SOUL is particularly aggrieved by the Crown’s strong support for the profit-driven efforts of transnational corporation
Fletcher Residential Limited (FRL) to build 480 high-priced houses on confiscated land using the draconian provisions of
the Special Housing Area Act.
Delwyne Roberts adds, "It is deeply disappointing that the Government has not listened to the people, despite every
effort to be heard. We have no choice but to try to reach them through the UN.”
The Crown is a signatory to CERD Convention and this year it reports to the Committee about progress on eliminating
racism in this country on August 15th and 16th in Geneva. The Crown faces examination of its record on the basis of
reports from SOUL and other New Zealand NGOs. SOUL is working actively with a coalition of some 20 parties led by
Heather Came, that are challenging the record of the Crown on a range of issues around health, wellbeing and justice,
against the provisions of CERD.
In particular SOUL argues that both the original confiscation and the secretive, non-consultative processes of the SHA
Act, that shut interested parties out of the consenting hearings, breach multiple provisions of the CERD Convention. The
SHA was engineered to fast track housing developments at the expense of proper consultation. Mana whenua at Ihumātao,
with over 800 years of occupation on the land, had no say in the process.

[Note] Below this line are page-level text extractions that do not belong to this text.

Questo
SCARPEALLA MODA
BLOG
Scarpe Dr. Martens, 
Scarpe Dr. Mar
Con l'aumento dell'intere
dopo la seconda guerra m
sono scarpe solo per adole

The CERD Convention as interpreted by the Committee in General Recommendation 23, which refers specifically to the
rights of indigenous peoples, via paragraphs 3, 4 and 5, requires signatories to provide for indigenous economic
sustainability, return lands unfairly taken and provision of fair compensation if this is no longer possible.

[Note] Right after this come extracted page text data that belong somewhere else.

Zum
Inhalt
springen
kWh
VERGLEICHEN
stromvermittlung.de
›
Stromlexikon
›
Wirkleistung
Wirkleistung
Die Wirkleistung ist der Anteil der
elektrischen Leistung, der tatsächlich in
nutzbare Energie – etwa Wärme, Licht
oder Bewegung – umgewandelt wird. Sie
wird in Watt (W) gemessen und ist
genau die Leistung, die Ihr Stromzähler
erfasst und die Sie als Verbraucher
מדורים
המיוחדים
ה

In addition, SOUL argues that the Crown is in breach of the International Covenant on Civil and Political Rights
(ICCPR), which is often drawn upon in such cases at the UN. Under Article 27 there is a requirement that mana whenua
have rights to use and enjoy their ancestral lands and to be consulted with in respect of developments that may impact
on such lands or sacred sites.
Immediate action by the Government is needed to address these international breaches and restore its reputation.